Balanced Train Accuracy: 0.9425476162540577
Balanced Train Recall: 0.9425476162540577
Balanced Train F1 Score: 0.9495076676748813


#### **Hyperparameter Tuning with GridSearchCV**

In [34]:
param_grid = {
    'C': [0.01, 0.1, 1, 10], # Inverse of regularization strength
    'penalty': ['l2'], # Regularization type , 'l1' requires solver='liblinear'
    'solver': ['lbfgs', 'liblinear'] # Optimization algorithm
}

skf = StratifiedKFold(n_splits=4, shuffle=True, random_state=42)

grid = GridSearchCV(
    LogisticRegression(class_weight='balanced', max_iter=1000, random_state=42), # Base model
    param_grid, # Hyperparameter grid
    scoring='recall', # Evaluation metric
    cv=skf, # Cross-validation strategy
    n_jobs=-1, # Use all available cores
)

grid.fit(X_train_tfidf, y_train)

print("Best Parameters:", grid.best_params_)
best_model = grid.best_estimator_

Best Parameters: {'C': 1, 'penalty': 'l2', 'solver': 'liblinear'}


#### **Final Evaluation**

In [35]:
y_test_pred_best = best_model.predict(X_test_tfidf)

print("Test Accuracy:", accuracy_score(y_test, y_test_pred_best))
print("Test Recall:", recall_score(y_test, y_test_pred_best))
print("Test F1 Score:", f1_score(y_test, y_test_pred_best, average='weighted'))

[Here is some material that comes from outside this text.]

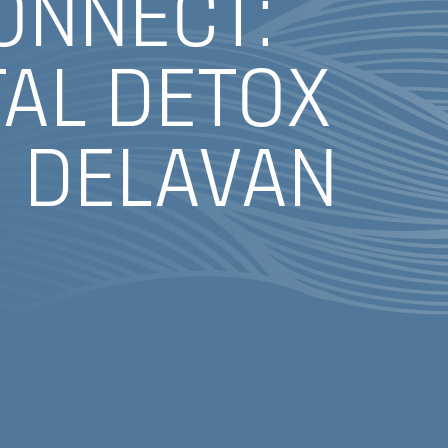
ONNECT:
TAL DETOX
, DELAVAN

Test Accuracy: 0.9206945096198967
Test Recall: 0.7857142857142857
Test F1 Score: 0.9299297047168323


## 📌 **Insights & Conclusion**

- **Best Parameters:** Found using GridSearchCV with Stratified K-Fold cross-validation.
- **Recall** is prioritised because we want to **catch as many hate tweets as possible**.
- **TF-IDF** helped in representing tweets effectively.
- **Class imbalance** was handled using `class_weight='balanced'`.